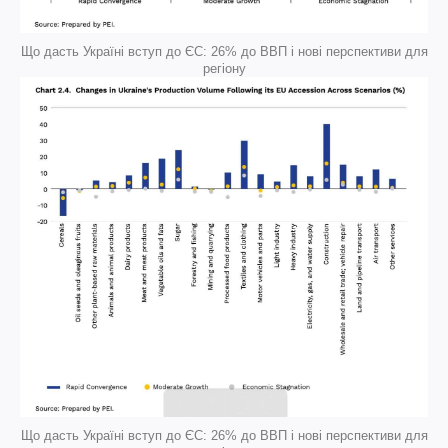
Що дасть Україні вступ до ЄС: 26% до ВВП і нові перспективи для
регіону
Що дасть Україні вступ до ЄС: 26% до ВВП і нові перспективи для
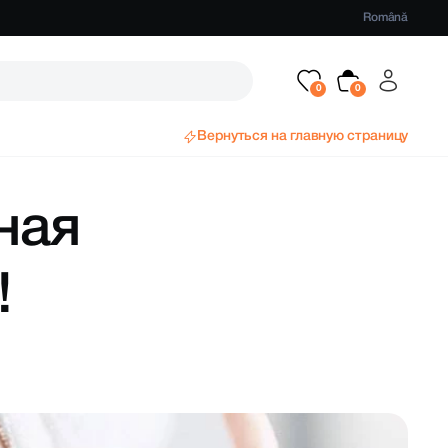
Română
Вернуться на главную страницу
ная
!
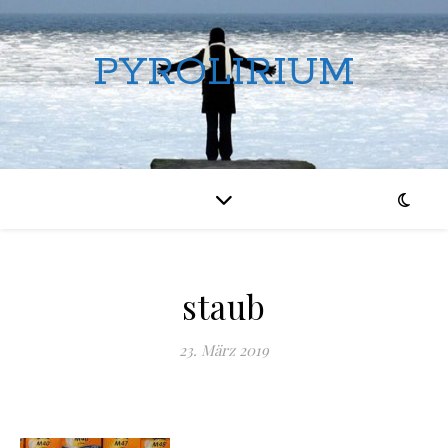
PYROLIRIUM
staub
23. März 2019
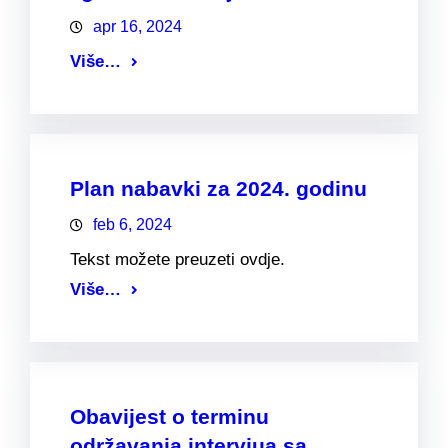
apr 16, 2024
Više…
Plan nabavki za 2024. godinu
feb 6, 2024
Tekst možete preuzeti ovdje.
Više…
Obavijest o terminu
održavanja intervjua sa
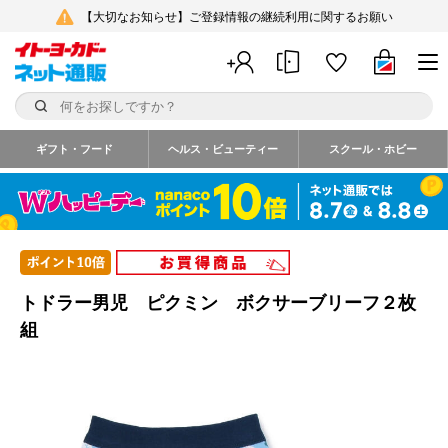
【大切なお知らせ】ご登録情報の継続利用に関するお願い
ギフト・フード
ヘルス・ビューティー
スクール・ホビー
トドラー男児 ピクミン ボクサーブリーフ２枚
組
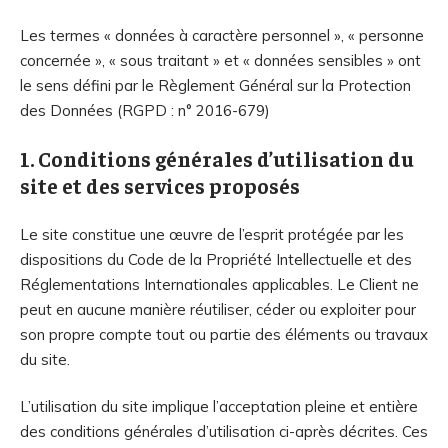
Les termes « données à caractère personnel », « personne
concernée », « sous traitant » et « données sensibles » ont
le sens défini par le Règlement Général sur la Protection
des Données (RGPD : n° 2016-679)
1. Conditions générales d’utilisation du
site et des services proposés
Le site constitue une œuvre de l’esprit protégée par les
dispositions du Code de la Propriété Intellectuelle et des
Réglementations Internationales applicables. Le Client ne
peut en aucune manière réutiliser, céder ou exploiter pour
son propre compte tout ou partie des éléments ou travaux
du site.
L’utilisation du site implique l’acceptation pleine et entière
des conditions générales d’utilisation ci-après décrites. Ces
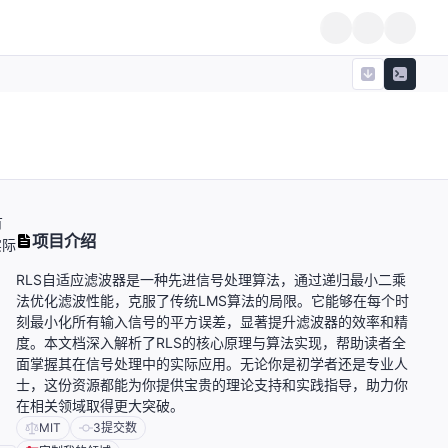
有
项目介绍
实际
RLS自适应滤波器是一种先进信号处理算法，通过递归最小二乘
法优化滤波性能，克服了传统LMS算法的局限。它能够在每个时
刻最小化所有输入信号的平方误差，显著提升滤波器的效率和精
度。本文档深入解析了RLS的核心原理与算法实现，帮助读者全
面掌握其在信号处理中的实际应用。无论你是初学者还是专业人
士，这份资源都能为你提供宝贵的理论支持和实践指导，助力你
在相关领域取得更大突破。
MIT
3
提交数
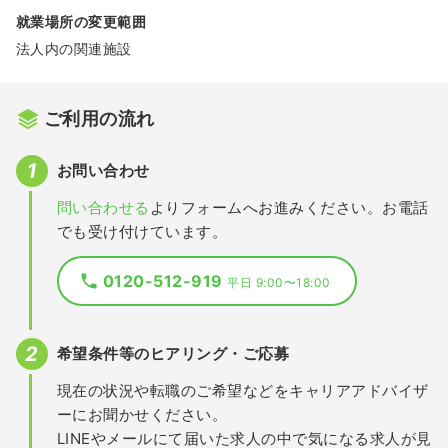
就業場所の変更範囲
法人内の関連施設
ご利用の流れ
お問い合わせ
問い合わせる
よりフォームへお進みください。お電話
でも受け付けています。
0120-512-919
平日 9:00〜18:00
希望条件等のヒアリング・ご応募
現在の状況や転職のご希望などをキャリアアドバイザ
ーにお聞かせください。
LINEやメールにて届いた求人の中で気になる求人が見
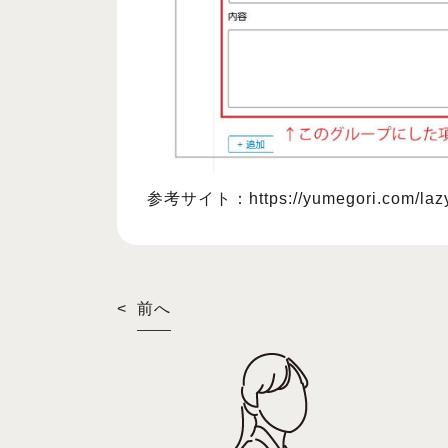
参考サイト：
https://yumegori.com/la
<
前へ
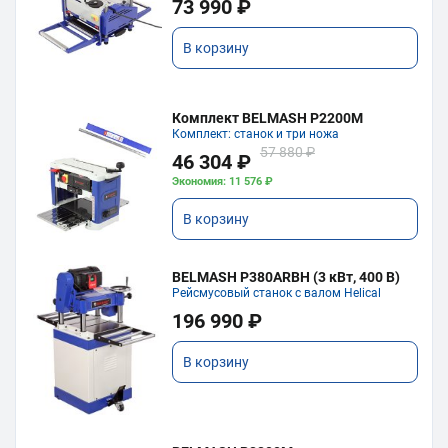
73 990 ₽
В корзину
Комплект BELMASH P2200M
Комплект: станок и три ножа
57 880 ₽
46 304 ₽
Экономия: 11 576 ₽
В корзину
BELMASH P380ARBH (3 кВт, 400 В)
Рейсмусовый станок с валом Helical
196 990 ₽
В корзину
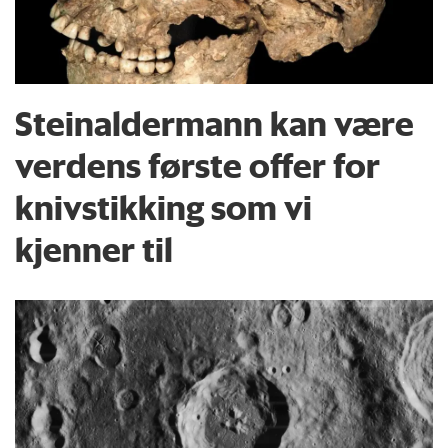
Steinaldermann kan være
verdens første offer for
knivstikking som vi
kjenner til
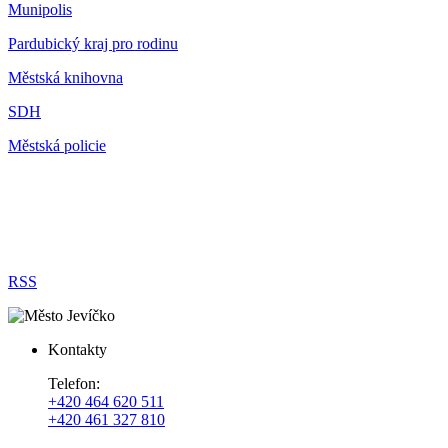
Munipolis
Pardubický kraj pro rodinu
Městská knihovna
SDH
Městská policie
RSS
Kontakty
Telefon:
+420 464 620 511
+420 461 327 810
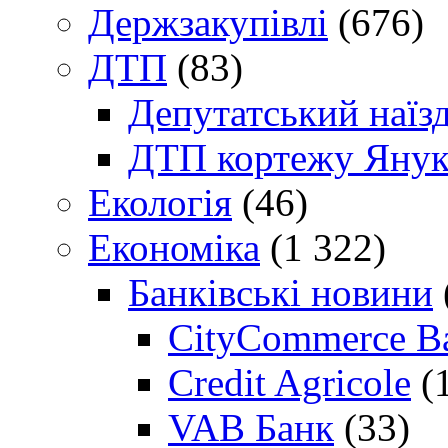
Держзакупівлі
(676)
ДТП
(83)
Депутатський наїз
ДТП кортежу Янук
Екологія
(46)
Економіка
(1 322)
Банківські новини
CityCommerce B
Credit Agricole
(
VAB Банк
(33)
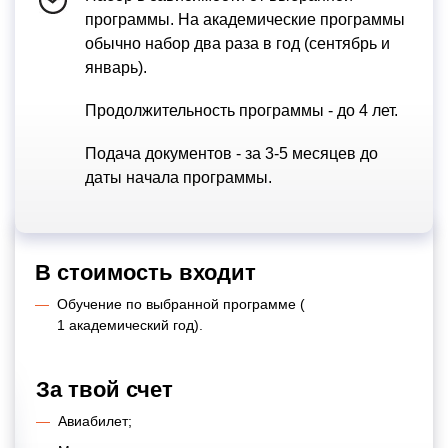
программы. На академические программы
обычно набор два раза в год (сентябрь и
январь).
Продолжительность программы - до 4 лет.
Подача документов - за 3-5 месяцев до
даты начала программы.
В стоимость входит
Обучение по выбранной программе (
1 академический год).
За твой счет
Авиабилет;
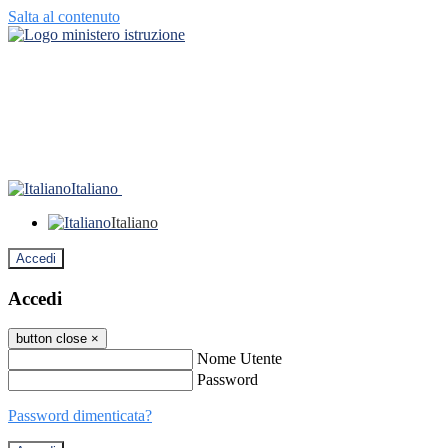
Salta al contenuto
Italiano
Italiano
Accedi
Accedi
button close
×
Nome Utente
Password
Password dimenticata?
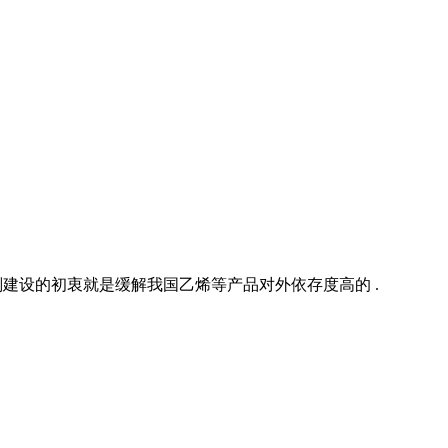
划建设的初衷就是缓解我国乙烯等产品对外依存度高的 .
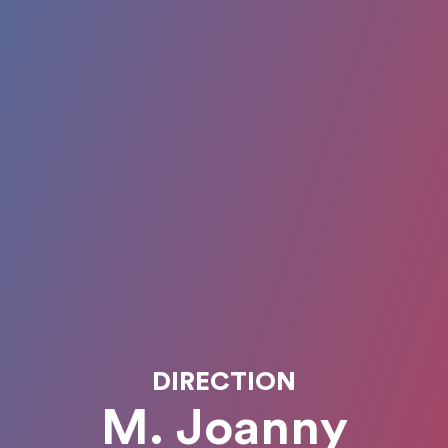
DIRECTION
M. Joanny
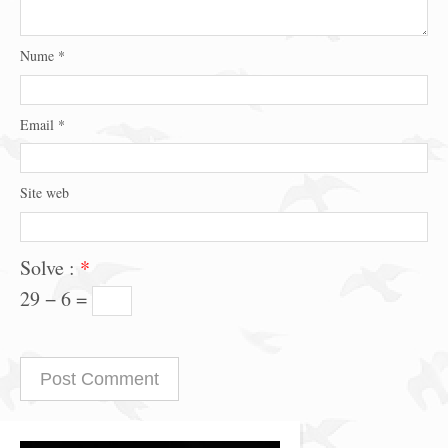
Nume
*
Email
*
Site web
Solve :
*
29 − 6 =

- [Exercise] Gather all lines from the listing above in which "BELMASH" occurs.

- [Result of this task]
Комплект BELMASH P2200M
BELMASH P380ARBH (3 кВт, 400 В)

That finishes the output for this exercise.